I wish I could remember that wonder woman’s name; I think it was Maggie, but time has clouded the old muscle between my ears. I do remember being dazzled by her spiritual awareness as she drove that Volkswagen bus, weaving back and forth over the center line, gesturing with abandon and shouting over the rattle of the engine so affectionately, the sights and history we passed through.

We came to Taos where she had friends that were mostly musicians. I have no idea where it was or whose house it belonged to but we sat and talked, played music into the night as a pipe was passed around to the light of a small kerosene lantern common everywhere. There was no electricity and a sort of flatbread chapatti was, almost universally, cooked on the top of a fifty-gallon drum made into a wood-burning stove. Those drums too would be common everywhere.

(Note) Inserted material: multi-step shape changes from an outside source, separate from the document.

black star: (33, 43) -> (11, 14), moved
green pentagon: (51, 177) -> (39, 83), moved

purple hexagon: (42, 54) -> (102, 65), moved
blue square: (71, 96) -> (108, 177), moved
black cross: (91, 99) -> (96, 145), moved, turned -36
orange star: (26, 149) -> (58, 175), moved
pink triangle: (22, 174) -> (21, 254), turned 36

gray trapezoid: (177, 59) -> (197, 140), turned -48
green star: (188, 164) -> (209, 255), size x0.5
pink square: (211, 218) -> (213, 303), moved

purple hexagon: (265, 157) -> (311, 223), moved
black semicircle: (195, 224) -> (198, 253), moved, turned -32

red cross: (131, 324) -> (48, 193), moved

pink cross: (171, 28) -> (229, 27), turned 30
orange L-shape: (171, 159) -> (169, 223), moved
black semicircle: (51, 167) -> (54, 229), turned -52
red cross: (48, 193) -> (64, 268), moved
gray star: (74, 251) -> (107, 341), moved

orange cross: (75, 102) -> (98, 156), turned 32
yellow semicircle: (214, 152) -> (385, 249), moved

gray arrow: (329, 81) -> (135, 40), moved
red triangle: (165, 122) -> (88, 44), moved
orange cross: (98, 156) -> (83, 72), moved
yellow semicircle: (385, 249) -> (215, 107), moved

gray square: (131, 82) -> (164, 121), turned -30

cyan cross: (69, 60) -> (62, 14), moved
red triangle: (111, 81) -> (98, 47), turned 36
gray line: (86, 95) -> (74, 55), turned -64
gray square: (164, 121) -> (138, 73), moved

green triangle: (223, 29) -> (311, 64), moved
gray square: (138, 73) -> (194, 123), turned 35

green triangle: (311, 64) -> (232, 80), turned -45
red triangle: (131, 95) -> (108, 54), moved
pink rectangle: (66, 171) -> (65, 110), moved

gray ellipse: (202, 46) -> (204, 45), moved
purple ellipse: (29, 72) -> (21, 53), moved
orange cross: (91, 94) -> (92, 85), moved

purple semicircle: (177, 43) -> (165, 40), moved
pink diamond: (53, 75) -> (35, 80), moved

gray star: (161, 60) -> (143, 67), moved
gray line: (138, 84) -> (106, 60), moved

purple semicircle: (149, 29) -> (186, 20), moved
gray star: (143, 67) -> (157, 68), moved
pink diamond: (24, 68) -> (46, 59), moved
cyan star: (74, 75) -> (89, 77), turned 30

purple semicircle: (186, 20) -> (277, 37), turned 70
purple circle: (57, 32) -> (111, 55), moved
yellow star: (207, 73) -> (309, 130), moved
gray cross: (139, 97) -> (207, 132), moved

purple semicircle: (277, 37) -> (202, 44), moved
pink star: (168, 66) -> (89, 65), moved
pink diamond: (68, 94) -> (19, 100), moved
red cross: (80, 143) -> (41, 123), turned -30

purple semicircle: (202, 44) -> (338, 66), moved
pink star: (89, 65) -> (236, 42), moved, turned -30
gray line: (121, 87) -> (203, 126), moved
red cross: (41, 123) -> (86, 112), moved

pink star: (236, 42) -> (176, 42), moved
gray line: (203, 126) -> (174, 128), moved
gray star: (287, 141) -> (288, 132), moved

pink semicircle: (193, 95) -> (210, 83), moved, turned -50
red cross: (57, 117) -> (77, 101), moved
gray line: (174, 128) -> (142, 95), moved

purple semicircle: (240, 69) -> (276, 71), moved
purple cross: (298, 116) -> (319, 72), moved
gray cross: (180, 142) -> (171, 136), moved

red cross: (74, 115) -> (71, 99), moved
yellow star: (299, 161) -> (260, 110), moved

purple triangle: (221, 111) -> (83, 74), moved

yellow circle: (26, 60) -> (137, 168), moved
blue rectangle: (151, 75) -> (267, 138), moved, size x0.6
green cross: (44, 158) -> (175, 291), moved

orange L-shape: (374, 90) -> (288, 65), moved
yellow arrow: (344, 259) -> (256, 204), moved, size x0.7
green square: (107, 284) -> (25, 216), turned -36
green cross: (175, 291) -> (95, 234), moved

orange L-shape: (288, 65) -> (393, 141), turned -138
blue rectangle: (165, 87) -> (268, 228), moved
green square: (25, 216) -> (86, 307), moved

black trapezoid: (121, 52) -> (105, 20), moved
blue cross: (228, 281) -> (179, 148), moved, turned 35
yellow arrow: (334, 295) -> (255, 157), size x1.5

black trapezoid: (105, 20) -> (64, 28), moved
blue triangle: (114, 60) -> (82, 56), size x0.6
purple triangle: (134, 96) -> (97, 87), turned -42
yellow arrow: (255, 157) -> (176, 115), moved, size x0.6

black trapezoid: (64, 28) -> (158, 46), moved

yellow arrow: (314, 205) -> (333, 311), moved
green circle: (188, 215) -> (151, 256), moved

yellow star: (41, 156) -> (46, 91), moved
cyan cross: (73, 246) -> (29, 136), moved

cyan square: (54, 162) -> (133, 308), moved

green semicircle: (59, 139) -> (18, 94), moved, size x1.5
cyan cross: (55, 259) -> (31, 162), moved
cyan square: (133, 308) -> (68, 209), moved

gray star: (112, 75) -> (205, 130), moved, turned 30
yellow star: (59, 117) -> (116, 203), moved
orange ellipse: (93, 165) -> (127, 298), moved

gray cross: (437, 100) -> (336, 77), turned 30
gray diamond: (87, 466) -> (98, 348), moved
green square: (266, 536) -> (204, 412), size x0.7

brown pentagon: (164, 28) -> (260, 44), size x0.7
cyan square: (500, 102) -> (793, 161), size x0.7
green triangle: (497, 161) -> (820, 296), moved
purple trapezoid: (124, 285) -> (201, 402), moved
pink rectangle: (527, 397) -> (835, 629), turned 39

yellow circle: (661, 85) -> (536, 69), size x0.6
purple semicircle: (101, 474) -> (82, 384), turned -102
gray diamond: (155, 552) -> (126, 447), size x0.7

One of these folks explained that New Buffalo and Morningstar were the closest and most open communes. However, New Buffalo, being the first commune in the region, was pretty much full-up and harder to get into. It was explained that Morningstar and the Reality Construction Company were on the same property owned by Michael Duncan and close by. Of the two, Morningstar was friendliest to newcomers and allowed anyone to join… if join is the right word… it was more like welcomed in. There was no visible leadership and the only rule was Love. It sounded like the kind of place I needed to air out in because I had enough of authority in the Navy… and seen street corner gurus of wild enthusiasm and conviction, cultish Christian preachers, and manipulators of every sort in Hollywood. The whole bit about Charlie Manson had gone down already by then and the wild chaos and disappointment at Altamont had sucked my soul dry of what little hope I still desperately held on to. I had to check it out. It sounded like the vision I had for the future on the beach in Waikiki. I wasn't at all sure but, if there was hope, perhaps I might find it at Morningstar.